### INFORMATION GIVEN ###

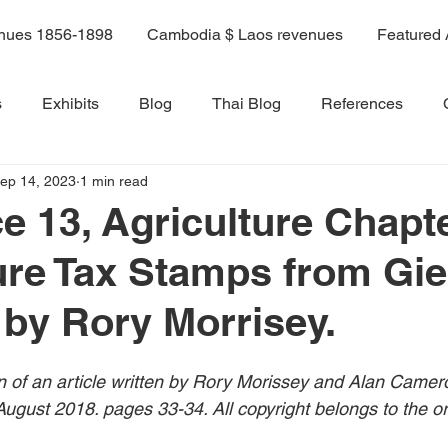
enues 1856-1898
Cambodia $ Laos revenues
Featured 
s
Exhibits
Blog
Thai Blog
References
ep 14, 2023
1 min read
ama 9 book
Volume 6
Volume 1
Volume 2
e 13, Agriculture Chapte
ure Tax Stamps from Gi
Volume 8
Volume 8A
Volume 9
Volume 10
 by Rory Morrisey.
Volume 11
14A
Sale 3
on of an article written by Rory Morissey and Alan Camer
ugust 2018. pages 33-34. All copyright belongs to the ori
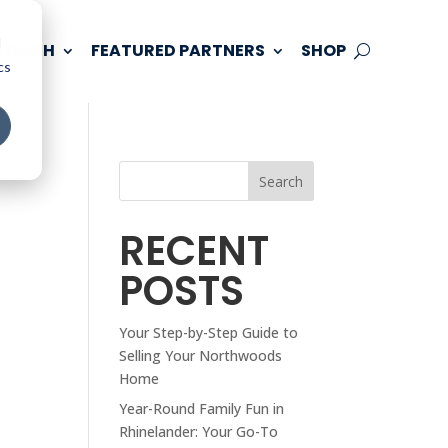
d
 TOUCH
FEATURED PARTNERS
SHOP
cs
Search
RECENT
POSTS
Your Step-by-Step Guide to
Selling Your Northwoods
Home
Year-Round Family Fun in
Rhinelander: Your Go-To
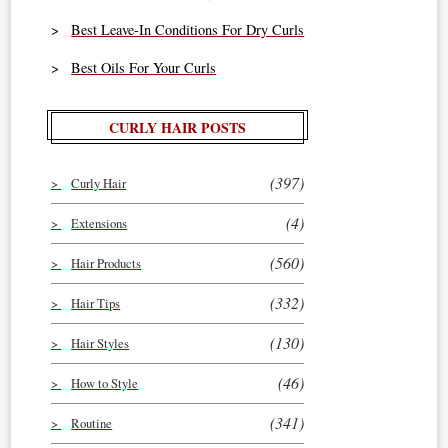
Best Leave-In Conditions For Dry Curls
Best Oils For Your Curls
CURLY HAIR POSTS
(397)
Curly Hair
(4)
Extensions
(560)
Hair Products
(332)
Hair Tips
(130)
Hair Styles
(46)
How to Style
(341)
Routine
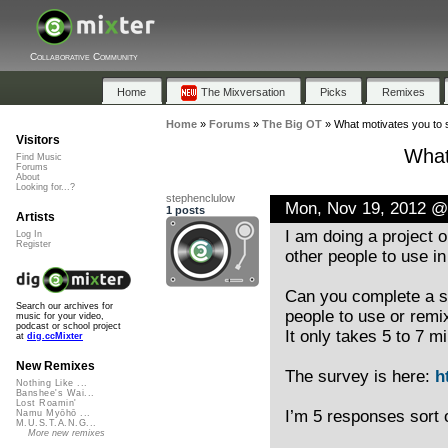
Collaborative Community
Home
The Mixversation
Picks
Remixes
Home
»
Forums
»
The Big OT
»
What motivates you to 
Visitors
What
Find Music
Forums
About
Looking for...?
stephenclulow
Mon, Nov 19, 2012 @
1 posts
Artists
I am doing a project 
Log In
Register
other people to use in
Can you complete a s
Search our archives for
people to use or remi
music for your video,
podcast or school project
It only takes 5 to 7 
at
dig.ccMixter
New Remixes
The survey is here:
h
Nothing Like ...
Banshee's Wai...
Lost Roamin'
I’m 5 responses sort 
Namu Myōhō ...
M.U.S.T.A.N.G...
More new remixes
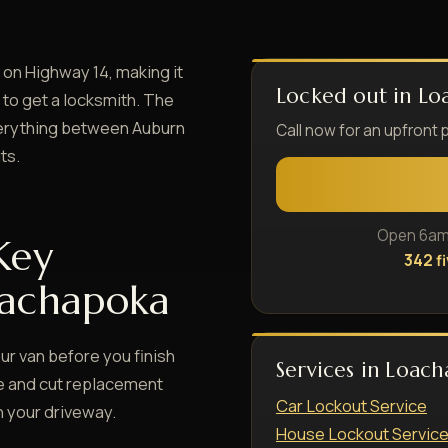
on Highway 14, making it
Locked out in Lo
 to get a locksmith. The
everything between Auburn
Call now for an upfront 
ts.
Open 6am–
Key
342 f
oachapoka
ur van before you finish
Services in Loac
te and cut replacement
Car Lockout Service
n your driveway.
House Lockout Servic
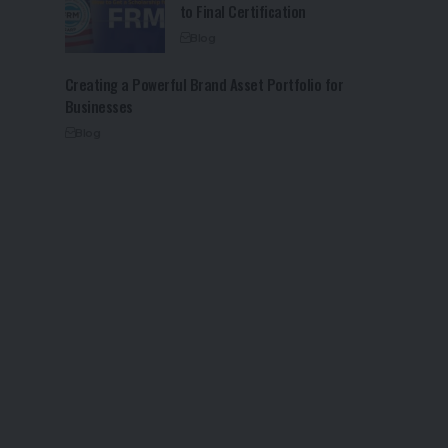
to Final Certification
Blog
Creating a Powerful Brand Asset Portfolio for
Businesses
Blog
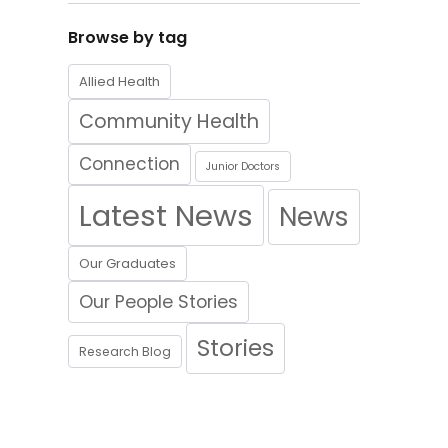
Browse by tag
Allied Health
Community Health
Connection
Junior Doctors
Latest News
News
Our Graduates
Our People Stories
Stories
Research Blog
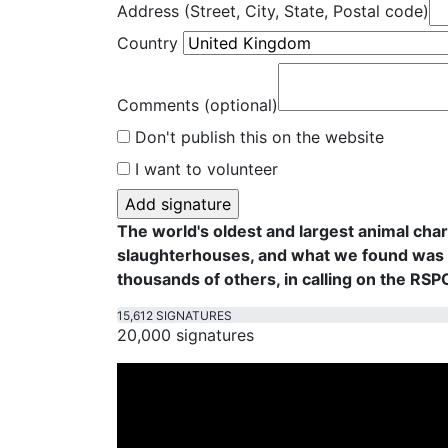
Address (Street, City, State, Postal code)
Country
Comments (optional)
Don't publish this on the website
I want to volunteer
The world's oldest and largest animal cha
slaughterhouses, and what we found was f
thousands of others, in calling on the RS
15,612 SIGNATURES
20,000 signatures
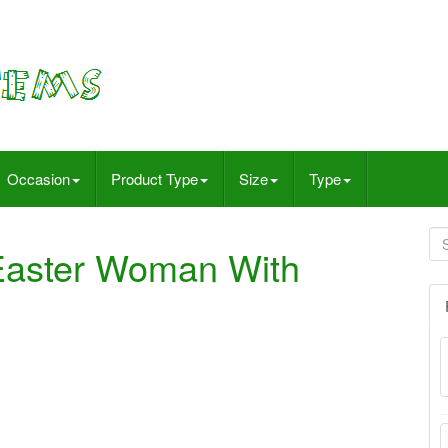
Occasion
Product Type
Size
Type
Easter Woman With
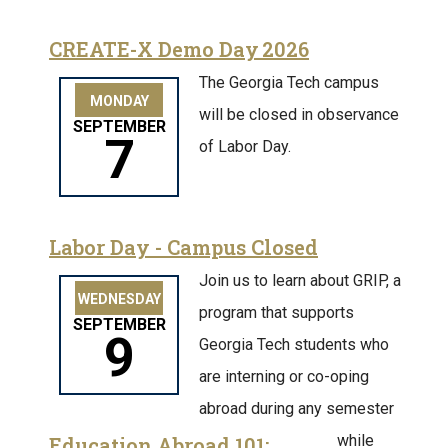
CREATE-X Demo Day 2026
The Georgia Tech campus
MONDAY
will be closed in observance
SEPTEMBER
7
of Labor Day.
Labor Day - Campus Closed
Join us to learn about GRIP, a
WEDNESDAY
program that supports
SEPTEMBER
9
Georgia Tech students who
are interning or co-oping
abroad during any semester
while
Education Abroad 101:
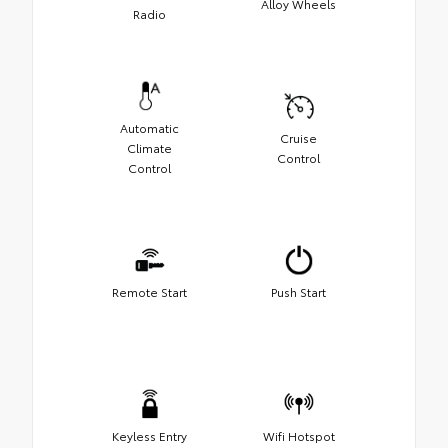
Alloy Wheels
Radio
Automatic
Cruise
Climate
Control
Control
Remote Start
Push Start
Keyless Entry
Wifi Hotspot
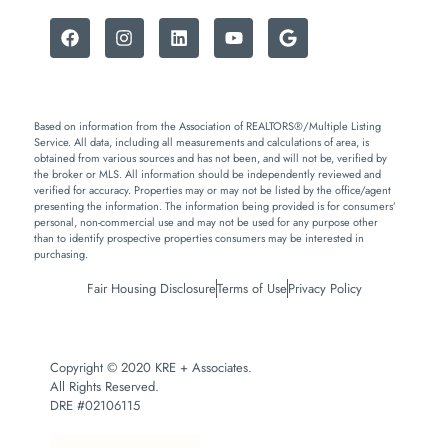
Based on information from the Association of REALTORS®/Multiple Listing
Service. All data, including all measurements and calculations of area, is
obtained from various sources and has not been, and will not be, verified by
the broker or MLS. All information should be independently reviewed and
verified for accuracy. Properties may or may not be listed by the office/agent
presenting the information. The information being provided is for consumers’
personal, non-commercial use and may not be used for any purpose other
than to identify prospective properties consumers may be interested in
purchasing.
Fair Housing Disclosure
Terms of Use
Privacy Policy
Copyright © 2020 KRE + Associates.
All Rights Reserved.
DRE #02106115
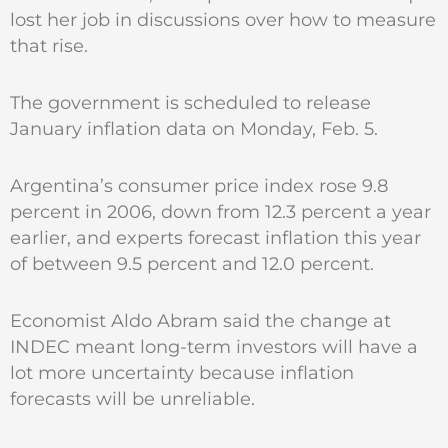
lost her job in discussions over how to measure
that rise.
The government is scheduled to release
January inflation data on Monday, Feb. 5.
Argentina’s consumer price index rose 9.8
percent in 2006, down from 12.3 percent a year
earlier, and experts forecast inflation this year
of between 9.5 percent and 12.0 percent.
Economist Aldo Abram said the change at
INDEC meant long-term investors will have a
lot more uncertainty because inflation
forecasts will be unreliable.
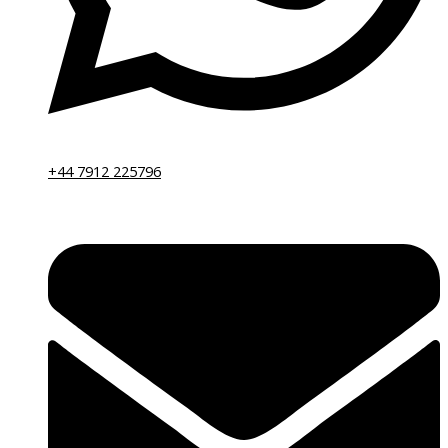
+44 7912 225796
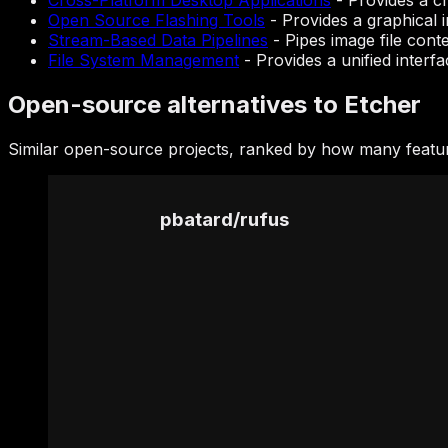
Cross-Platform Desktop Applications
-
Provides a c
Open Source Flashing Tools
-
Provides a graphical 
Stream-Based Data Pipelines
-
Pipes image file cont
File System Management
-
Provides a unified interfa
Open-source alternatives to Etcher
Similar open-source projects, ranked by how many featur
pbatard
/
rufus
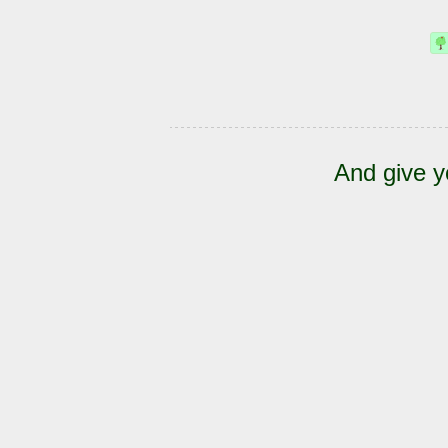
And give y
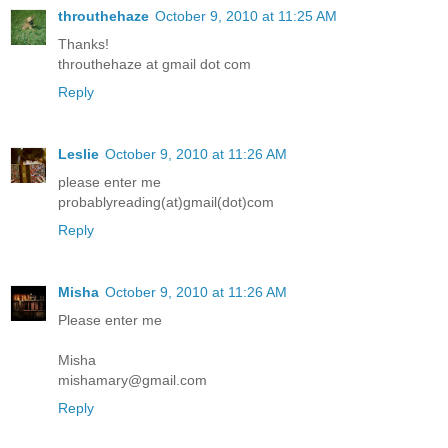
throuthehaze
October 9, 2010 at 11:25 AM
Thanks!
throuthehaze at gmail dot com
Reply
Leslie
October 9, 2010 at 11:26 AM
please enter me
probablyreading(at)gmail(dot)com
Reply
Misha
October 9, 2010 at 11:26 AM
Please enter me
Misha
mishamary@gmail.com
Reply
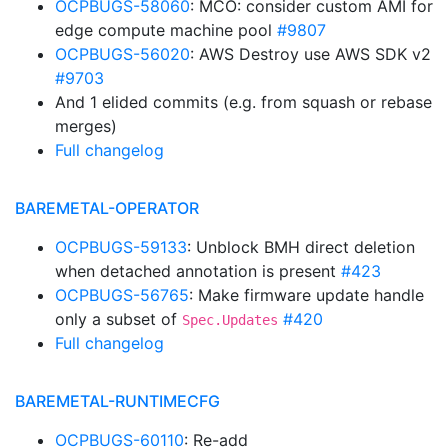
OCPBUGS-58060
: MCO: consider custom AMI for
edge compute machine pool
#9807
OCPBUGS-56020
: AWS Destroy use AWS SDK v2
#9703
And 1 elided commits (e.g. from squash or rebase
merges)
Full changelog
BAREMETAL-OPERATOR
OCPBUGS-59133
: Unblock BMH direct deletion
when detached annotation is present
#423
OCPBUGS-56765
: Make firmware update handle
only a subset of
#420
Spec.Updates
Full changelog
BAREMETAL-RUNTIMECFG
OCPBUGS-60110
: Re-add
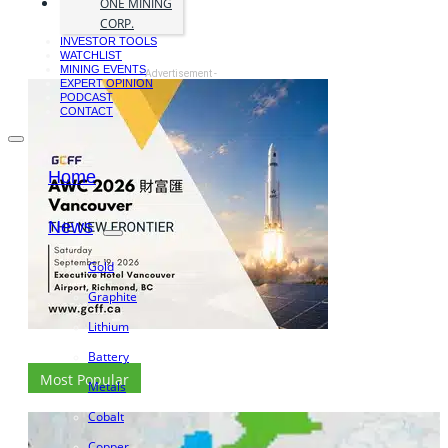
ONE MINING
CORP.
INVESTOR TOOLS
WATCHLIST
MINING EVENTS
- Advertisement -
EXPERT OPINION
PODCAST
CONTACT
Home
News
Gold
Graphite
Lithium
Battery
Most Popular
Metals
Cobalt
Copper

###

YOUR OBJECTIVE: Repeat the data exactly. No pictures should appear.

RESULT OF THE TASK:
enues 1856-1898
Cambodia $ Laos revenues
Featured 
s
Exhibits
Blog
Thai Blog
References
ep 14, 2023
1 min read
ama 9 book
Volume 6
Volume 1
Volume 2
e 13, Agriculture Chapte
ure Tax Stamps from Gi
Volume 8
Volume 8A
Volume 9
Volume 10
 by Rory Morrisey.
Volume 11
14A
Sale 3
on of an article written by Rory Morissey and Alan Camer
ugust 2018. pages 33-34. All copyright belongs to the ori
d
 TOUCH
FEATURED PARTNERS
SHOP
cs
Search
RECENT
POSTS
Your Step-by-Step Guide to
Selling Your Northwoods
Home
Year-Round Family Fun in
Rhinelander: Your Go-To
Best Leave-In Conditions For Dry Curls
Best Oils For Your Curls
CURLY HAIR POSTS
(397)
Curly Hair
(4)
Extensions
(560)
Hair Products
(332)
Hair Tips
(130)
Hair Styles
(46)
How to Style
(341)
Routine
Collaborative Community
Home
The Mixversation
Picks
Remixes
Home
»
Forums
»
The Big OT
»
What motivates you to 
Visitors
What
Find Music
Forums
About
Looking for...?
stephenclulow
Mon, Nov 19, 2012 @
1 posts
Artists
I am doing a project 
Log In
Register
other people to use in
Can you complete a s
Search our archives for
people to use or remi
music for your video,
podcast or school project
It only takes 5 to 7 
at
dig.ccMixter
New Remixes
The survey is here:
h
Nothing Like ...
Banshee's Wai...
Lost Roamin'
I’m 5 responses sort 
Namu Myōhō ...
M.U.S.T.A.N.G...
More new remixes
on Highway 14, making it
Locked out in Lo
 to get a locksmith. The
everything between Auburn
Call now for an upfront 
ts.
Open 6am–
Key
342 f
oachapoka
ur van before you finish
Services in Loac
te and cut replacement
Car Lockout Service
n your driveway.
House Lockout Servic
to Final Certification
Blog
Creating a Powerful Brand Asset Portfolio for
Businesses
Blog
Browse by tag
Allied Health
Community Health
Connection
Junior Doctors
Latest News
News
Our Graduates
Our People Stories
Stories
Research Blog
Address (Street, City, State, Postal code)
Country
Comments (optional)
Don't publish this on the website
I want to volunteer
The world's oldest and largest animal cha
slaughterhouses, and what we found was f
thousands of others, in calling on the RS
15,612 SIGNATURES
20,000 signatures
Occasion
Product Type
Size
Type
Easter Woman With
CREATE-X Demo Day 2026
The Georgia Tech campus
MONDAY
will be closed in observance
SEPTEMBER
7
of Labor Day.
Labor Day - Campus Closed
Join us to learn about GRIP, a
WEDNESDAY
program that supports
SEPTEMBER
9
Georgia Tech students who
are interning or co-oping
abroad during any semester
while
Education Abroad 101:
Alloy Wheels
Radio
Automatic
Cruise
Climate
Control
Control
Remote Start
Push Start
Keyless Entry
Wifi Hotspot
Based on information from the Association of REALTORS®/Multiple Listing
Service. All data, including all measurements and calculations of area, is
obtained from various sources and has not been, and will not be, verified by
the broker or MLS. All information should be independently reviewed and
verified for accuracy. Properties may or may not be listed by the office/agent
presenting the information. The information being provided is for consumers’
personal, non-commercial use and may not be used for any purpose other
than to identify prospective properties consumers may be interested in
purchasing.
Fair Housing Disclosure
Terms of Use
Privacy Policy
Copyright © 2020 KRE + Associates.
All Rights Reserved.
DRE #02106115
lost her job in discussions over how to measure
that rise.
The government is scheduled to release
January inflation data on Monday, Feb. 5.
Argentina’s consumer price index rose 9.8
percent in 2006, down from 12.3 percent a year
earlier, and experts forecast inflation this year
of between 9.5 percent and 12.0 percent.
Economist Aldo Abram said the change at
INDEC meant long-term investors will have a
lot more uncertainty because inflation
forecasts will be unreliable.
+44 7912 225796
Cross-Platform Desktop Applications
-
Provides a c
Open Source Flashing Tools
-
Provides a graphical 
Stream-Based Data Pipelines
-
Pipes image file cont
File System Management
-
Provides a unified interfa
Open-source alternatives to Etcher
Similar open-source projects, ranked by how many featur
pbatard
/
rufus
And give y
throuthehaze
October 9, 2010 at 11:25 AM
Thanks!
throuthehaze at gmail dot com
Reply
Leslie
October 9, 2010 at 11:26 AM
please enter me
probablyreading(at)gmail(dot)com
Reply
Misha
October 9, 2010 at 11:26 AM
Please enter me
Misha
mishamary@gmail.com
Reply
OCPBUGS-58060
: MCO: consider custom AMI for
edge compute machine pool
#9807
OCPBUGS-56020
: AWS Destroy use AWS SDK v2
#9703
And 1 elided commits (e.g. from squash or rebase
merges)
Full changelog
BAREMETAL-OPERATOR
OCPBUGS-59133
: Unblock BMH direct deletion
when detached annotation is present
#423
OCPBUGS-56765
: Make firmware update handle
only a subset of
#420
Spec.Updates
Full changelog
BAREMETAL-RUNTIMECFG
OCPBUGS-60110
: Re-add
ONE MINING
CORP.
INVESTOR TOOLS
WATCHLIST
MINING EVENTS
- Advertisement -
EXPERT OPINION
PODCAST
CONTACT
Home
News
Gold
Graphite
Lithium
Battery
Most Popular
Metals
Cobalt
Copper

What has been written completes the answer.